Wir werden hoffentlich nicht erleben, dass Großbritannien am 29. März 2019 ohne Abkommen und ohne Übergangsfrist aus der EU aussteigt. Zu den schon eifrig herbeifabulierten Katastrophenszenarien von endlosen Lastwagenschlangen bis hin zur Arznei- und Nahrungsmittelknappheit wird es aller Wahrscheinlichkeit nach wohl nicht kommen. Auch die Chance auf ein zweites Referendum scheint eher gering denn groß. Angesichts der vielen Brexiteers in den beiden großen Fraktionen gibt es dafür bislang keinen parlamentarischen Rückenwind – im Übrigen fehlt laut den Umfragen nach wie vor eine wirklich klare Zustimmung der Bevölkerung zum Verbleib in der EU. Eine Volksabstimmung könnte frühestens um den 1. Juni 2019 stattfinden.

 

Mag sein, dass aufgrund der wenig erfreulichen No-Deal-Aussichten das Unterhaus den Austrittsvertrag im Januar wider Erwarten durchwinkt.

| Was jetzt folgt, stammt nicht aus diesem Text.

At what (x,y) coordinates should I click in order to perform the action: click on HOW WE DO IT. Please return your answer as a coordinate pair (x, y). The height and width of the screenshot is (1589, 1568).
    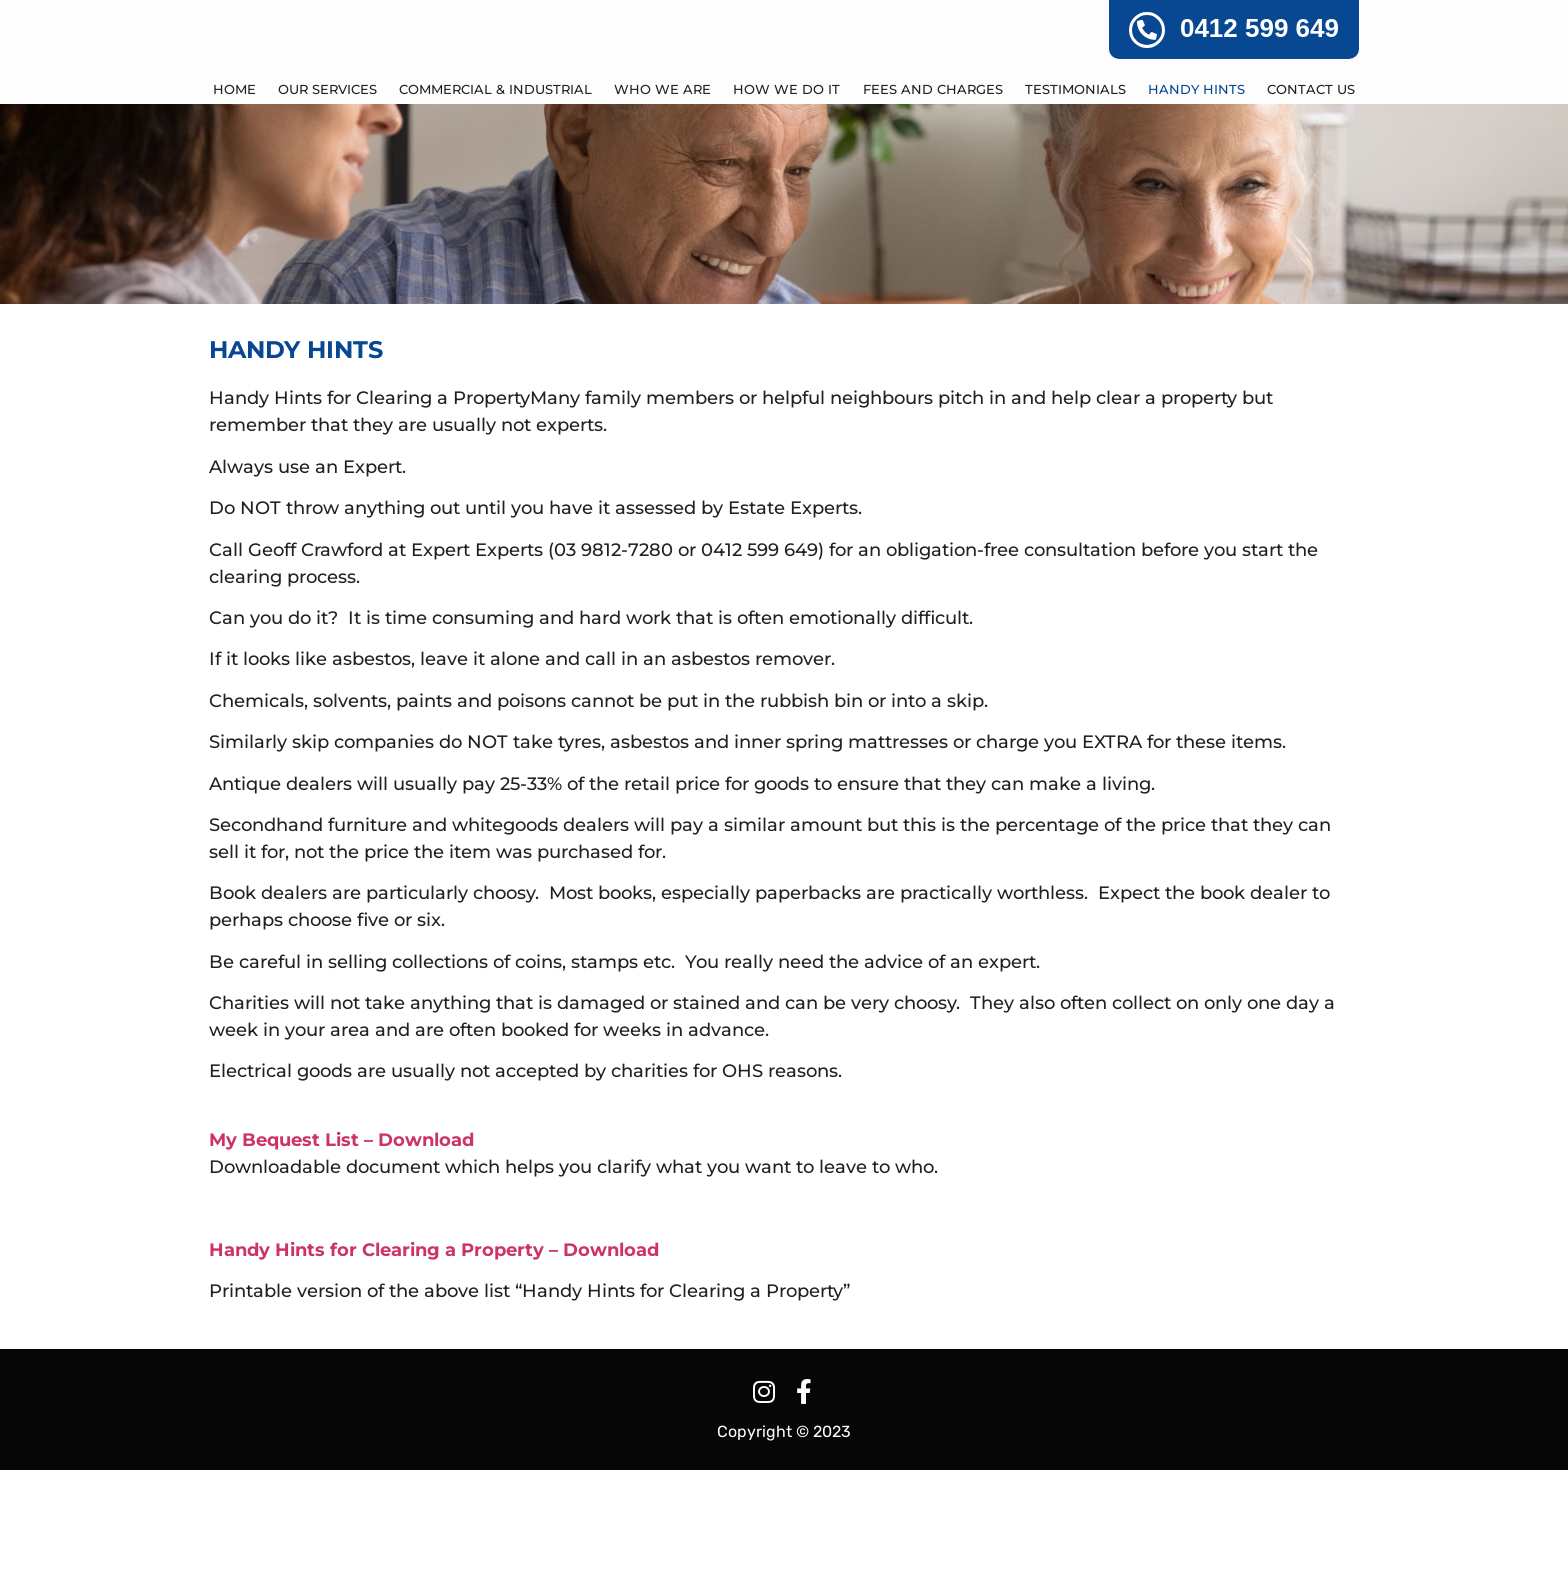
    Looking at the image, I should click on (786, 208).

Theresa May kann die Zustimmung womöglich durch das Zugeständnis erkaufen, den Abgeordneten den noch auszuhandelnden Vertrag über die zukünftigen Beziehungen zur Abstimmung vorzulegen. Abwarten und Tee trinken. Der Europäische Gerichtshof hat auf Antrag Schottlands am 10. Dezember gleichsam rechtzeitig für ein verführerisches Süßungsmittel gesorgt. Bis zum 29. März 2019 kann die bri-tische Regierung den Brexit jederzeit einfach stoppen – und zwar völlig unabhängig von der Zustimmung der anderen 27 EU-Mitgliedstaaten.